What needs to be done:
Report each line of the data below in which "européen" appears.

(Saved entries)
•••
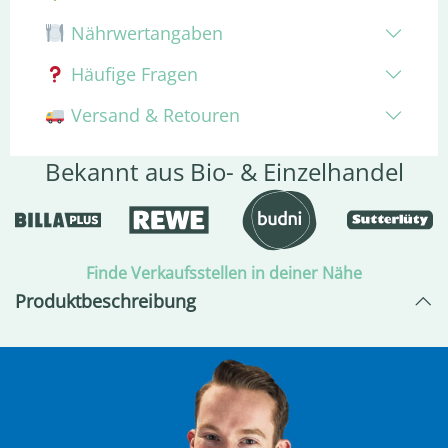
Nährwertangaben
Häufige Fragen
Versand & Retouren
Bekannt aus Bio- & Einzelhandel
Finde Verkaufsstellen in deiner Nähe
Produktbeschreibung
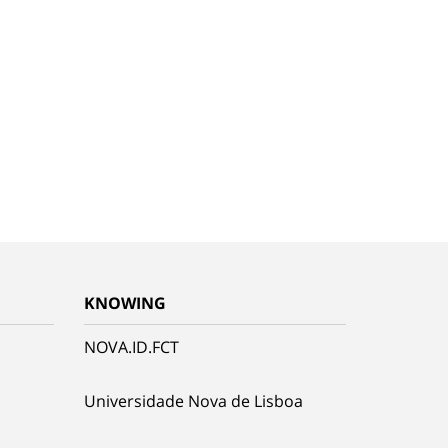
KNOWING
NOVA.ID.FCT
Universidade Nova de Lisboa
•••
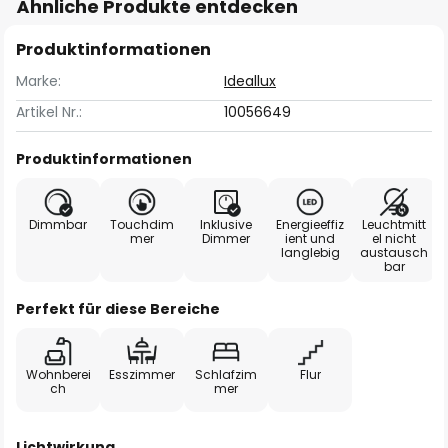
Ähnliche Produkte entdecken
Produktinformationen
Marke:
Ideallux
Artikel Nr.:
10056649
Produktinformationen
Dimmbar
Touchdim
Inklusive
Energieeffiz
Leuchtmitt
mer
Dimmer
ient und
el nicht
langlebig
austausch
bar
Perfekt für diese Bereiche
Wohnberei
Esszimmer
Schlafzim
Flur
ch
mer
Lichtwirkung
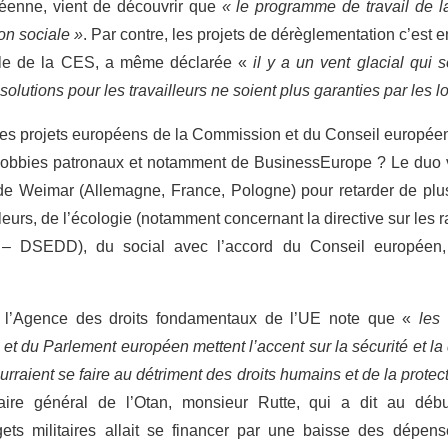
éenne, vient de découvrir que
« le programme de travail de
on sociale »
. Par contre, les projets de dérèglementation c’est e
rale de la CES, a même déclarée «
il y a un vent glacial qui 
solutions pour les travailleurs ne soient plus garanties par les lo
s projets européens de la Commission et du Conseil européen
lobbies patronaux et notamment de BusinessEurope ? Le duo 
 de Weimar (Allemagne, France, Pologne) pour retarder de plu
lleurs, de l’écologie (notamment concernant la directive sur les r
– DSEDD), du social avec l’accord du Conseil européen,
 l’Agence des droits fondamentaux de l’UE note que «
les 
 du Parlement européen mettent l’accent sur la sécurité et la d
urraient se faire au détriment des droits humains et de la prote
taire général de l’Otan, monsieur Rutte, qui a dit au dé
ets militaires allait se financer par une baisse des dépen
•••
Response area:
s projets européens de la Commission et du Conseil européen
– DSEDD), du social avec l’accord du Conseil européen,
 du Parlement européen mettent l’accent sur la sécurité et la d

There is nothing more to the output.